While I write this in early April, every industry is being profoundly affected by the global COVID-19 pandemic; our food and restaurant sectors are among those that have been hit the hardest. The media has concentrated on issues relating to our grocery stores and disruptions to the food supply chain. The current pandemic also raises many policy and legal questions that are not so obvious, some that require urgent attention and some that we will have to struggle with in the longer term after this crisis subsides.



Temporary Foreign Workers (TFW)

A number of agricultural sectors would be crippled without TFW. Most Canadians would be surprised to know how reliant we have become. The government has now said they will be allowed in, but keeping them in quarantine for 14 days upon arrival will prove difficult given their close quarters here and may make them less economical. Will they be allowed to come through the U.S.? Should we be thinking now of using some unemployed Canadians to take their place this year if there proves to be a shortage?

Increased Protectionism

During the recovery period, we are likely to experience a new round of protectionism as all countries try to create and protect jobs for their domestic industries. Are we ready for the imposition of a host of new protectionist measures such as, for example, for the U.S. to push again for Country of Origin Labelling? We have the legal right to ban imports on food-safety grounds; what restrictions should we now consider?

Over-reliance on imported food

We get 6,000 truckloads of food from the U.S. every day and this is not just fresh fruit and vegetables. While food processing is the number one manufacturing employer in Canada, we still import more food than we export. In the last 25 years I have witnessed the closure of dozens of major food plants, what some have called the "gutting" of our food processing industry. Moreover, protecting Canadians from the much greater safety risks of imported food has already proven to be a daunting task. Prior to COVID-19 there would have been little appetite to raise this difficult question: while I know we are a trading nation and have benefited immensely from global-ized trade, has Canada become too reliant on imported food? Shouldn't we process more of our own food? Shouldn't we work towards being more food sovereign?

Zoonotic Diseases

More than 60 per cent of human diseases come from animals. COVID-19 is just the latest. Over the past three decades, 75 per cent of new emerging human pathogens have been of animal origin. It was completely predictable that the next pandemic would come from animals and from a country like China. It has been estimated that the top 56 zoonotic diseases are responsible for 2.5 billion cases of human illness and 2.7 million human deaths worldwide each year. With the appointment recently of Dr. Harpreet Kochar as Associate Deputy Minister of Health, we have an ideal opportunity to promote the One Health model, as he was formerly responsible for animal health at the CFIA and was Canada's Chief Veterinary Officer. Exotic disease outbreaks are common in animal health where randomized surveillance is frequently used as support for decision making. With all the research money being announced, can we seize this opportunity to practise One Health principles and become a world leader in zoonotic diseases?

Antimicrobial Resistance

While the medical community recognizes that the emergence and spread of antimicrobial resistance is a potential disaster for humanity, and that it is the overuse of antimicrobials in human medicine that is the largest contributor, there is still broad concern that the use in animals may contribute to the problem.
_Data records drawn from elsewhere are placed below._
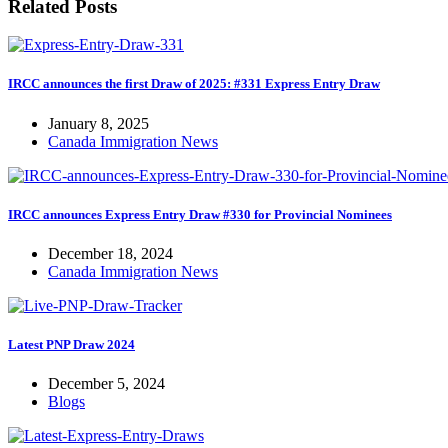
Related Posts
IRCC announces the first Draw of 2025: #331 Express Entry Draw
January 8, 2025
Canada Immigration News
IRCC announces Express Entry Draw #330 for Provincial Nominees
December 18, 2024
Canada Immigration News
Latest PNP Draw 2024
December 5, 2024
Blogs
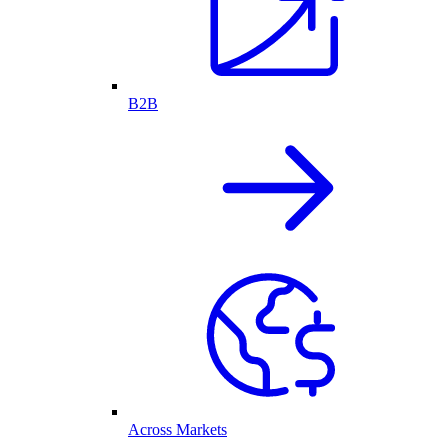
B2B
Across Markets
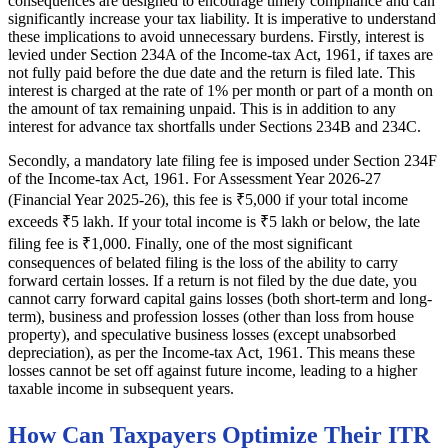
consequences are designed to encourage timely compliance and can
significantly increase your tax liability. It is imperative to understand
these implications to avoid unnecessary burdens. Firstly, interest is
levied under Section 234A of the Income-tax Act, 1961, if taxes are
not fully paid before the due date and the return is filed late. This
interest is charged at the rate of 1% per month or part of a month on
the amount of tax remaining unpaid. This is in addition to any
interest for advance tax shortfalls under Sections 234B and 234C.
Secondly, a mandatory late filing fee is imposed under Section 234F
of the Income-tax Act, 1961. For Assessment Year 2026-27
(Financial Year 2025-26), this fee is ₹5,000 if your total income
exceeds ₹5 lakh. If your total income is ₹5 lakh or below, the late
filing fee is ₹1,000. Finally, one of the most significant
consequences of belated filing is the loss of the ability to carry
forward certain losses. If a return is not filed by the due date, you
cannot carry forward capital gains losses (both short-term and long-
term), business and profession losses (other than loss from house
property), and speculative business losses (except unabsorbed
depreciation), as per the Income-tax Act, 1961. This means these
losses cannot be set off against future income, leading to a higher
taxable income in subsequent years.
How Can Taxpayers Optimize Their ITR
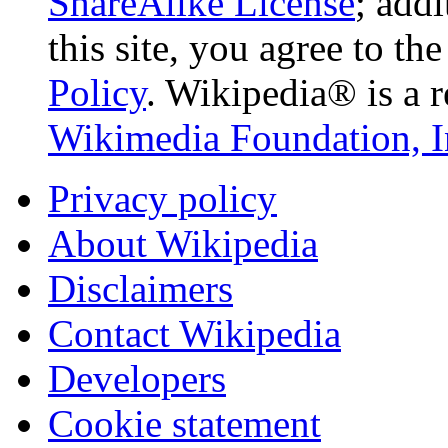
ShareAlike License
; add
this site, you agree to th
Policy
. Wikipedia® is a r
Wikimedia Foundation, I
Privacy policy
About Wikipedia
Disclaimers
Contact Wikipedia
Developers
Cookie statement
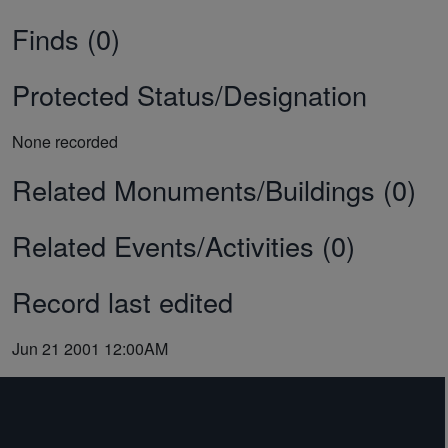
Finds (0)
Protected Status/Designation
None recorded
Related Monuments/Buildings (0)
Related Events/Activities (0)
Record last edited
Jun 21 2001 12:00AM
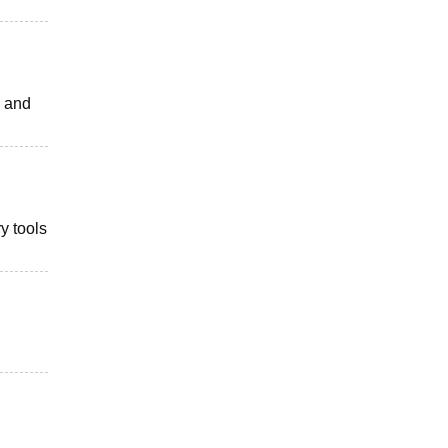
s and
y tools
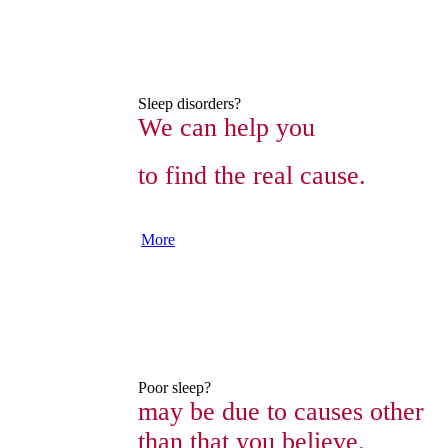
Sleep disorders?
We can help you
to find the real cause.
More
Poor sleep?
may be due to causes other
than that you believe.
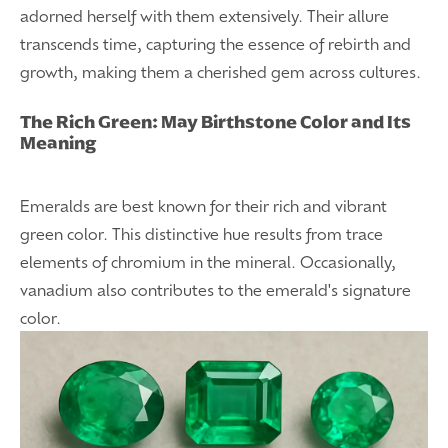
adorned herself with them extensively. Their allure
transcends time, capturing the essence of rebirth and
growth, making them a cherished gem across cultures.
The Rich Green: May Birthstone Color and Its
Meaning
Emeralds are best known for their rich and vibrant
green color. This distinctive hue results from trace
elements of chromium in the mineral. Occasionally,
vanadium also contributes to the emerald's signature
color.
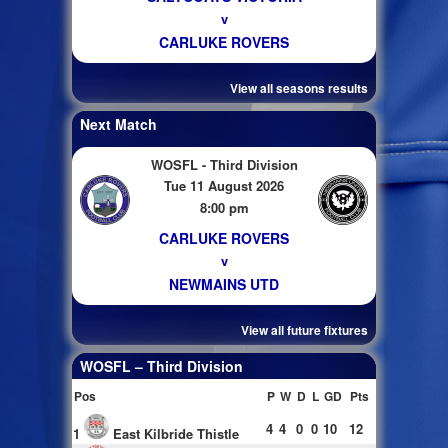
v
CARLUKE ROVERS
View all seasons results
Next Match
WOSFL - Third Division
Tue 11 August 2026
8:00 pm
CARLUKE ROVERS
v
NEWMAINS UTD
View all future fixtures
WOSFL – Third Division
Pos
P
W
D
L
GD
Pts
4
4
0
0
10
12
1
East Kilbride Thistle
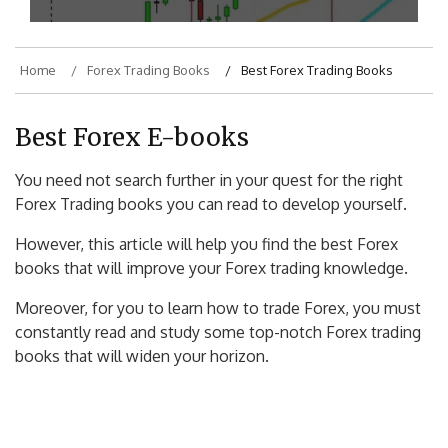
Home
Forex Trading Books
Best Forex Trading Books
Best Forex E-books
You need not search further in your quest for the right
Forex Trading books you can read to develop yourself.
However, this article will help you find the best Forex
books that will improve your Forex trading knowledge.
Moreover, for you to learn how to trade Forex, you must
constantly read and study some top-notch Forex trading
books that will widen your horizon.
A U.K. report reckons that drug-proof bugs already kill 700,000 people a year and warns that number is likely to rise to at least 10 million by 2050. The emergence of a serious new superbug pathogen could lead to a human health crisis more deadly than COVID-19. Canada has finally made remarkable strides in mitigating agriculture's contribution to the problem, but in this globalized world are we doing enough to protect ourselves from the many countries that have not acted?

Of course, more broadly, when this is over, in all sectors we're going to have to think through questions that were previously unthinkable. Are we up to it?